Sbrìsa Piemontese Con Mandorle e Mais Fioretto
Sbrìsa Piemontese con Mandorla Piemonte e Mais Fioretto L’Undes: il dolce artigianale da spezzare e condividere, perfetta con il Birbet Le Tre Marie.
La cucina di casa non è un luogo perfetto. Non è fatta di precisione assoluta, né di gesti studiati a tavolino. Non è il bancone lucido di un laboratorio professionale, non è la coreografia ordinata di una brigata. È fatta di tempo, di tentativi, di mani che lavorano senza fretta e di ricette che cambiano, migliorano, si adattano. È fatta di giornate in cui tutto riesce al primo colpo e di altre in cui bisogna ricominciare da capo.
È una cucina dove il forno ha i suoi capricci e bisogna conoscerli. Dove la bilancia a volte si dimentica sul tavolo e si va a occhio, fidandosi della memoria delle mani. Dove la luce del pomeriggio entra dalla finestra e ti dice che è ora di impastare, che fuori il mondo corre ma qui dentro il tempo ha un altro ritmo.
È una cucina che sa di burro, di scorza d’arancia, di mandorle tostate.

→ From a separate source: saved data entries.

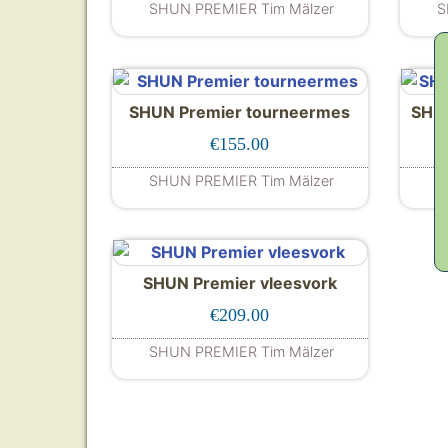
SHUN PREMIER Tim Mälzer
S
SHUN Premier tourneermes
SHUN
€
155.00
SHUN PREMIER Tim Mälzer
S
SHUN Premier vleesvork
€
209.00
SHUN PREMIER Tim Mälzer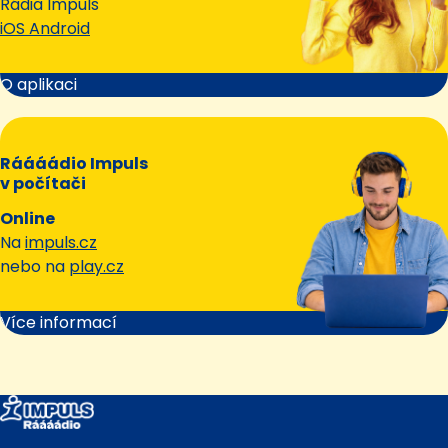
Rádia Impuls
iOS Android
O aplikaci
Ráááádio Impuls
v počítači
Online
Na
impuls.cz
nebo na
play.cz
Více informací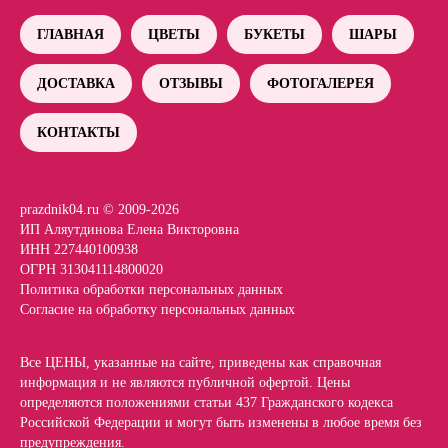
ГЛАВНАЯ
ЦВЕТЫ
БУКЕТЫ
ШАРЫ
ДОСТАВКА
ОТЗЫВЫ
ФОТОГАЛЕРЕЯ
КОНТАКТЫ
prazdnik04.ru © 2009-2026
ИП Аляутдинова Елена Викторовна
ИНН 227440100938
ОГРН 313041114800020
Политика обработки персональных данных
Согласие на обработку персональных данных
Все ЦЕНЫ, указанные на сайте, приведены как справочная
информация и не являются публичной офертой. Цены
определяются положениями статьи 437 Гражданского кодекса
Российской Федерации и могут быть изменены в любое время без
предупреждения.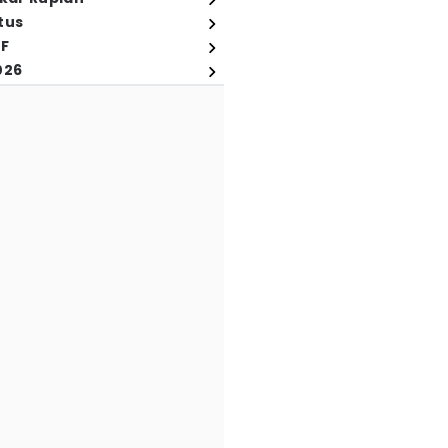
tus
FF
026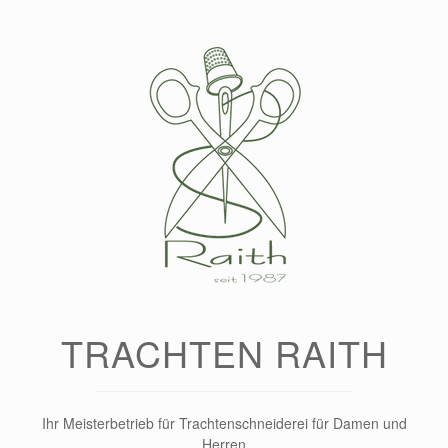
Zum
Inhalt
springen
TRACHTEN RAITH
Ihr Meisterbetrieb für Trachtenschneiderei für Damen und
Herren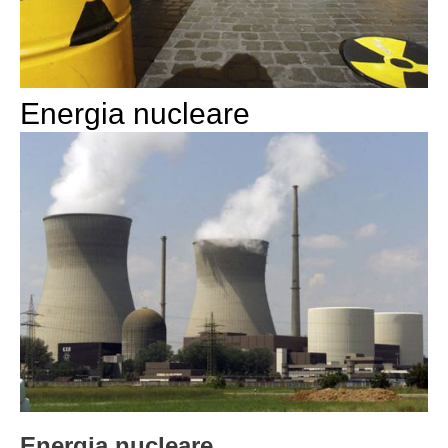
Energia nucleare
Energia nucleare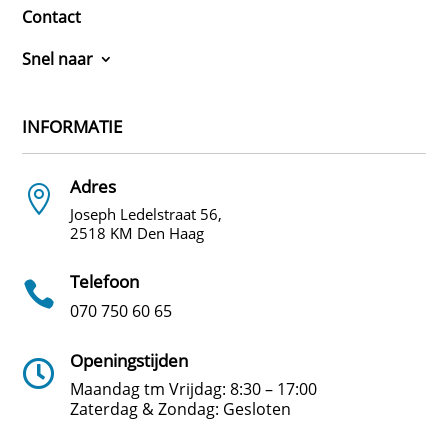
Contact
Snel naar
INFORMATIE
Adres

Joseph Ledelstraat 56
,
2518 KM Den Haag
Telefoon

070 750 60 65
Openingstijden

Maandag tm Vrijdag: 8:30 – 17:00
Zaterdag & Zondag: Gesloten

Di cose vere. Di domeniche lente. Di gesti ripetuti tante volte che diventano automatici, quasi meditativi.
È una cucina vera, dove si prova e si riprova. Dove gli errori non si buttano, ma insegnano. Dove ogni ingrediente viene scelto, non solo pesato. Dove il tempo non è un nemico da battere, ma un alleato da rispettare. Dove la fretta non è mai benvenuta, perché la fretta è nemica del sapore.

Cascina Madama Rous: dove nasce la Sbrìsa Piemontese
A Cascina Madama Rous è così che lavoro.
Non parto mai da una ricetta già scritta. Non cerco scorciatoie, non seguo le mode, non inseguo la perfezione da manuale. Parto da un’idea, da un prodotto, da un’intuizione. A volte da un ricordo, il profumo di una sbrisolona assaggiata anni fa in una trattoria di campagna, la consistenza che si sbriciola tra le dita prima ancora di arrivare alla bocca, quel sapore di mais tostato che resta sul palato e ti riporta altrove.

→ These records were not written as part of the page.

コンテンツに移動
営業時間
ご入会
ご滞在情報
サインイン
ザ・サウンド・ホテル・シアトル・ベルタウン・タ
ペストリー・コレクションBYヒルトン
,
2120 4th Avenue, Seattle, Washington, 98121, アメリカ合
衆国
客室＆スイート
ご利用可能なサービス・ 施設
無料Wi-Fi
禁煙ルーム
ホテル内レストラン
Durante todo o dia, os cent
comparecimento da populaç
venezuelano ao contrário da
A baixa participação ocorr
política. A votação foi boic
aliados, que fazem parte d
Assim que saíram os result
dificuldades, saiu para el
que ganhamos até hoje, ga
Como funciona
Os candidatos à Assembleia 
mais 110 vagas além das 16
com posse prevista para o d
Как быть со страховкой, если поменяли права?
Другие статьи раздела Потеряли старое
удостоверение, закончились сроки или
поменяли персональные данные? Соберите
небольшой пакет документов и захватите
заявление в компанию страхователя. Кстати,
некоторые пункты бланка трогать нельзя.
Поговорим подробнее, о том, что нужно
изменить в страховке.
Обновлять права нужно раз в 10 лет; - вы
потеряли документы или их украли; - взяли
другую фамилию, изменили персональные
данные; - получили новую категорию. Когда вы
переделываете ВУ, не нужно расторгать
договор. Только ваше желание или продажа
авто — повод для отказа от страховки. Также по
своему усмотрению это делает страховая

Poi lascio che siano le prove a guidarmi. Una, due, dieci. Quante ne servono.
Questa sbrisolona nasce proprio da lì: da tentativi, aggiustamenti, assaggi. Dal dubbio su un grammo in più o in meno, da mandorle da tritare o lasciare intere, da cotture da osservare con attenzione.
È un processo lento, sempre sincero. E quando la ricetta funziona, lo senti: nella consistenza sabbiosa, nel colore dorato, nel profumo che riempie la cucina.
L’importanza della materia prima per la Sbrìsa Piemontese
La verità è semplice: decide sempre la materia prima. Puoi avere tecnica, precisione, strumenti. Ma se gli ingredienti non sono all’altezza, il risultato non potrà esserlo.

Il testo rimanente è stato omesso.